§ **YOUR OBJECTIVE**
Going through the data below, copy out each line where the word "title" shows up.

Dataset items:
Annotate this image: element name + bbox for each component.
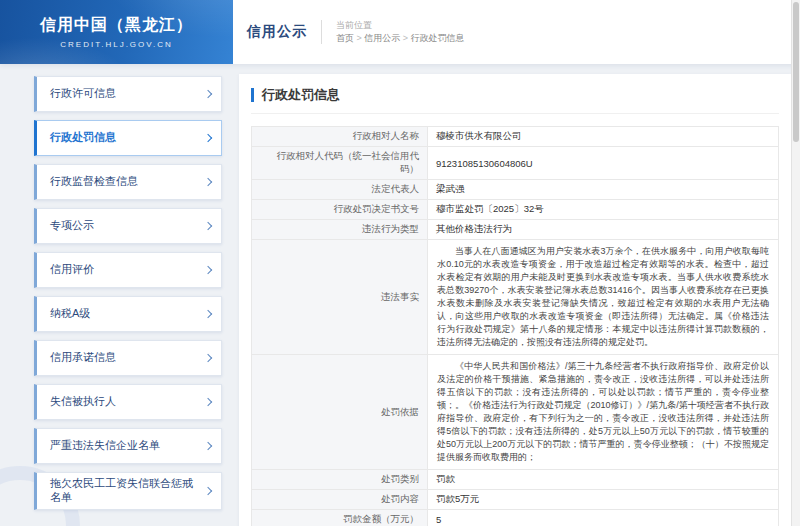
info-row: 法定代表人梁武强: [252, 180, 779, 200]
info-row-label: 处罚内容: [252, 490, 428, 510]
sidebar-item-label: 失信被执行人: [50, 395, 116, 409]
sidebar-item[interactable]: 信用评价: [34, 252, 222, 288]
sidebar-item-label: 拖欠农民工工资失信联合惩戒名单: [50, 477, 199, 505]
info-row-value: 当事人在八面通城区为用户安装水表3万余个，在供水服务中，向用户收取每吨水0.10…: [428, 240, 779, 355]
site-banner: 信用中国（黑龙江） CREDIT.HLJ.GOV.CN: [0, 0, 233, 64]
breadcrumb-link[interactable]: 信用公示: [364, 33, 400, 43]
sidebar-item-label: 信用承诺信息: [50, 351, 116, 365]
scrollbar-thumb[interactable]: [793, 2, 799, 142]
info-row-label: 行政处罚决定书文号: [252, 200, 428, 220]
section-head: 信用公示 当前位置 首页 > 信用公示 > 行政处罚信息: [247, 0, 465, 64]
breadcrumb-separator: >: [400, 33, 410, 43]
sidebar-item-label: 严重违法失信企业名单: [50, 439, 160, 453]
section-title: 信用公示: [247, 23, 307, 41]
info-row: 违法行为类型其他价格违法行为: [252, 220, 779, 240]
info-row-label: 法定代表人: [252, 180, 428, 200]
page-header: 信用中国（黑龙江） CREDIT.HLJ.GOV.CN 信用公示 当前位置 首页…: [0, 0, 800, 64]
chevron-right-icon: [204, 134, 212, 142]
info-row-value: 穆棱市供水有限公司: [428, 127, 779, 147]
info-row: 违法事实当事人在八面通城区为用户安装水表3万余个，在供水服务中，向用户收取每吨水…: [252, 240, 779, 355]
info-row-label: 罚款金额（万元）: [252, 510, 428, 526]
info-row-value: 穆市监处罚〔2025〕32号: [428, 200, 779, 220]
chevron-right-icon: [204, 398, 212, 406]
info-row-label: 行政相对人代码（统一社会信用代码）: [252, 147, 428, 180]
header-divider: [321, 20, 322, 44]
info-row-label: 违法事实: [252, 240, 428, 355]
page-title-text: 行政处罚信息: [262, 86, 340, 104]
chevron-right-icon: [204, 354, 212, 362]
breadcrumb-link[interactable]: 行政处罚信息: [411, 33, 465, 43]
chevron-right-icon: [204, 310, 212, 318]
info-row: 处罚依据《中华人民共和国价格法》/第三十九条经营者不执行政府指导价、政府定价以及…: [252, 355, 779, 470]
info-row-value: 5: [428, 510, 779, 526]
info-row-value: 梁武强: [428, 180, 779, 200]
breadcrumb-separator: >: [354, 33, 364, 43]
info-row: 处罚内容罚款5万元: [252, 490, 779, 510]
sidebar-item[interactable]: 严重违法失信企业名单: [34, 428, 222, 464]
site-title: 信用中国（黑龙江）: [40, 15, 193, 36]
sidebar-item[interactable]: 拖欠农民工工资失信联合惩戒名单: [34, 472, 222, 510]
page-title: 行政处罚信息: [251, 86, 779, 114]
chevron-right-icon: [204, 266, 212, 274]
main-panel: 行政处罚信息 行政相对人名称穆棱市供水有限公司行政相对人代码（统一社会信用代码）…: [239, 74, 791, 526]
info-row: 行政相对人名称穆棱市供水有限公司: [252, 127, 779, 147]
info-table: 行政相对人名称穆棱市供水有限公司行政相对人代码（统一社会信用代码）9123108…: [251, 126, 779, 526]
sidebar-item[interactable]: 纳税A级: [34, 296, 222, 332]
breadcrumb-path: 首页 > 信用公示 > 行政处罚信息: [336, 32, 465, 46]
sidebar-item-label: 行政许可信息: [50, 87, 116, 101]
chevron-right-icon: [204, 487, 212, 495]
sidebar: 行政许可信息行政处罚信息行政监督检查信息专项公示信用评价纳税A级信用承诺信息失信…: [34, 76, 222, 518]
sidebar-item[interactable]: 信用承诺信息: [34, 340, 222, 376]
chevron-right-icon: [204, 222, 212, 230]
sidebar-item-label: 信用评价: [50, 263, 94, 277]
info-row-label: 处罚依据: [252, 355, 428, 470]
info-row-label: 行政相对人名称: [252, 127, 428, 147]
chevron-right-icon: [204, 442, 212, 450]
sidebar-item-label: 行政处罚信息: [50, 131, 116, 145]
sidebar-item[interactable]: 专项公示: [34, 208, 222, 244]
sidebar-item-label: 行政监督检查信息: [50, 175, 138, 189]
info-row-value: 罚款5万元: [428, 490, 779, 510]
info-row-value: 《中华人民共和国价格法》/第三十九条经营者不执行政府指导价、政府定价以及法定的价…: [428, 355, 779, 470]
sidebar-item[interactable]: 行政处罚信息: [34, 120, 222, 156]
sidebar-item-label: 纳税A级: [50, 307, 90, 321]
info-row: 行政处罚决定书文号穆市监处罚〔2025〕32号: [252, 200, 779, 220]
sidebar-item[interactable]: 行政监督检查信息: [34, 164, 222, 200]
info-row-value: 其他价格违法行为: [428, 220, 779, 240]
info-row-value: 罚款: [428, 470, 779, 490]
breadcrumb: 当前位置 首页 > 信用公示 > 行政处罚信息: [336, 19, 465, 46]
info-row: 罚款金额（万元）5: [252, 510, 779, 526]
chevron-right-icon: [204, 90, 212, 98]
chevron-right-icon: [204, 178, 212, 186]
title-accent-bar: [251, 88, 254, 102]
sidebar-item[interactable]: 行政许可信息: [34, 76, 222, 112]
info-row: 行政相对人代码（统一社会信用代码）91231085130604806U: [252, 147, 779, 180]
info-row-label: 违法行为类型: [252, 220, 428, 240]
sidebar-item[interactable]: 失信被执行人: [34, 384, 222, 420]
scrollbar[interactable]: [791, 0, 800, 526]
breadcrumb-link[interactable]: 首页: [336, 33, 354, 43]
info-row: 处罚类别罚款: [252, 470, 779, 490]
info-row-label: 处罚类别: [252, 470, 428, 490]
info-row-value: 91231085130604806U: [428, 147, 779, 180]
breadcrumb-label: 当前位置: [336, 19, 465, 33]
site-url: CREDIT.HLJ.GOV.CN: [60, 40, 172, 49]
sidebar-item-label: 专项公示: [50, 219, 94, 233]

§ **SOLUTION TO THIS TASK**
section-title: 信用公示: [247, 23, 307, 41]
page-title-text: 行政处罚信息: [262, 86, 340, 104]
site-title: 信用中国（黑龙江）: [40, 15, 193, 36]
page-title: 行政处罚信息: [251, 86, 779, 114]
title-accent-bar: [251, 88, 254, 102]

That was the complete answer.